Colo. Lawmakers Want Insurance Industry to Account for Rising Rates

February 20, 2006

The insurance industry came out strongly against a measure that would require them to disclose claims, payouts and rates, telling lawmakers a plan to increase regulation of their industry would drive up costs and force some companies to stop selling insurance.

Steve Rubin, spokesman for COPIC Insurance, the state’s largest medical malpractice company that covers four of every five Colorado doctors, said Colorado regulators have done a good job keeping costs for customers down. He said his company would be unable to meet some of the proposed regulations because the information is not available, including the amount of money insurance companies spend on settling malpractice cases.

“We don’t know how much the attorneys get,” he told the House Business Affairs Committee, which delayed action on the measure (House Bill 1330) so it could gather more information.

House Speaker Andrew Romanoff, D-Denver, said his constituents are paying more for insurance and he wants to know why. Supporters of the measure said the state has imposed significant limits on damage claims and consumers should be getting the benefit.

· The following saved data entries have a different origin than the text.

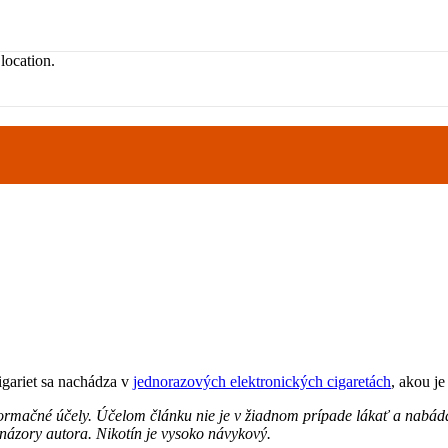
location.
igariet sa nachádza v
jednorazových elektronických cigaretách
, akou je
nformačné účely. Účelom článku nie je v žiadnom prípade lákať a nabád
názory autora. Nikotín je vysoko návykový.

Romanoff said insurance companies have told him the reporting requirements are redundant because they already provide the information, burdensome because they don’t have the information and dangerous because the requirements would force them to disclose competitive secrets.

“I want to give the opponents time to settle on a single story here,” Romanoff said.

The bill would apply to all property and casualty insurance, excluding life and health insurance.

Romanoff said there is no way of knowing if insurance companies are raking in big profits because they are not required to report that information to the state insurance commissioner. Under Colorado law, information used to set rates is based on future projected claims, which lawmakers said have been inflated.

According to the National Association of Insurance Commissioners, Colorado consumers paid an estimated $1.2 billion in premiums in 1980 and insurance companies paid out an estimated $793 million. In 2004, consumers paid an estimated $8.8 billion in premiums and companies paid out $5.2 billion in claims.